Strategi Penerapan Program CSR LindungiHutan
Terdapat 3 strategi yang digunakan LindungiHutan pada program CSR, yaitu perencanaan, pelaksanaan, dan evaluasi.

- Perencanaan: Pahami proses bisnis, identifikasi dampak aktivitas perusahaan, dan lakukan pemetaan sosial seperti masalah sosial dan kebijakan pemerintah.
- Pelaksanaan: Melibatkan stakeholder (pemangku kepentingan), dan kelola sumber daya, waktu, serta anggaran secara efektif.
- Evaluasi: Identifikasi kekuatan, kelemahan, peluang perbaikan, dan mengukur dampak yang terjadi setelah kegiatan CSR.
Hal yang Akan Didapatkan Perusahaan Jika Melakukan Program CSR Bersama LindungiHutan
Jika Anda (perusahaan) mempercayakan program CSR bersama LindungiHutan, anda akan mendapatkan dashboard impact dan satu halaman khusus.
1. Dashboard Impact Report

Dashboard impact report berisi impact report atau laporan penanaman dengan rincian yang transparan dan mudah dipahami, tentang kegiatan penanaman, pendanaan, dan sorotan kemajuan proyek. Isian laporannya meliputi:
- Stakeholder mapping (pemetaan pemangku kepentingan): Berisi siapa saja stakeholder yang terlibat dalam kegiatan bersama LindungiHutan serta dampak yang diberikan dari masing-masing stakeholder.

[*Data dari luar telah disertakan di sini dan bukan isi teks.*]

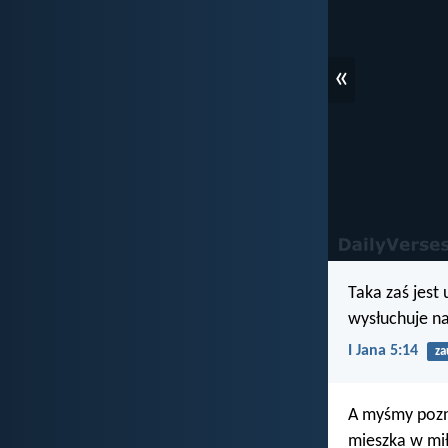
«
Taka zaś jest
wysłuchuje na
I Jana 5:14
za
A myśmy pozna
mieszka w mił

- Valuasi ekonomi: Berisi tentang bagaimana proyek anda bisa menciptakan nilai finansial, meningkatkan keberlanjutan, hingga membangun perekonomian dan kehidupan masyarakat seperti bisa menjadi lahan mata pencaharian masyarakat.

- Penyelarasan dampak SDGs (tujuan pembangunan berkelanjutan): Berisi tentang bagaimana dampak yang diberikan akan selaras dengan nilai-nilai dan indikator yang ditargetkan.

- Perhitungan SROI (Social Return of Investment): Mengukur bagaimana pengembalian investasi sosial dan ekonomi yang telah dilakukan.

Baca Juga: Gunakan Dashboard Impact Report untuk Laporan Perusahaan
2. Halaman Khusus

Mendapatkan satu halaman khusus campaign yang ditulis secara transparan dan terbuka. Isinya meliputi:
- Jumlah pohon yang terkumpul.
- Jumlah emisi yang terserap.
- Laporan monitoring pertumbuhan pohon yang dilakukan setiap 6 bulan sekali.